A team of engineers and scientists at the University of Texas at Austin is reporting new findings on how the influenza vaccine produces antibodies that protect against disease, research that suggests that the conventional flu vaccine can be improved. The findings were reported in the journal Nature Medicine on Nov. 7.
The UT Austin team suggests that quadrivalent influenza vaccines -- which are currently recommended by the Centers for Disease Control and Prevention to protect against four virus strains and which may cost more for consumers and health insurers to use -- may not offer significant benefits over trivalent influenza vaccines. The team also discovered a new class of antibodies that are effective at offering the body protection from several influenza virus strains.

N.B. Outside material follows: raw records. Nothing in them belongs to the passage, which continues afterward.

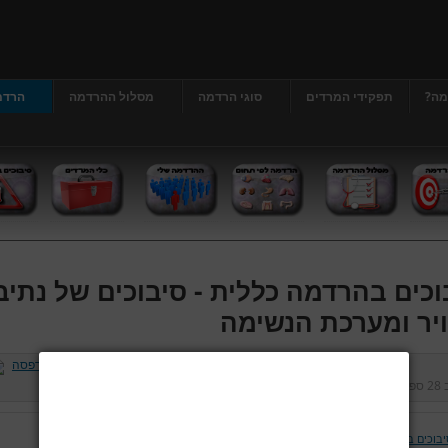
מה?
תפקידי המרדים
סוגי הרדמה
מסלול ההרדמה
הרדמ
וכים בהרדמה כללית - סיבוכים של נתיב
יר ומערכת הנשימה
ב
28 ספטמבר 2012
נכתב על ידי
דר' גרג'י יונתן
כניסות:
475244
יבוכים בהרדמה כללית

The four-year project was led by George Georgiou, a professor in the Cockrell School of Engineering and in the College of Natural Sciences. His team includes 34 researchers from various institutions, including the Icahn School of Medicine at Mount Sinai in New York, the National Institutes of Health and Stanford University.
According to the study, these insights were possible because of the team's new technology that is able to directly identify and quantify antibodies -- the protein molecules responsible for protecting our bodies from viruses and bacteria -- that are present in human blood. Exposure to a pathogen or virus stimulates our immune systems to generate a diverse array of antibodies, collectively known as the antibody repertoire, that then help fend off disease. Although various clinical tests can help determine whether a patient has antibodies that recognize the pathogen (for example, antibodies to HIV-1 in infected individuals), the number, molecular identities and amounts of the different antibodies that recognize the pathogen had not been known.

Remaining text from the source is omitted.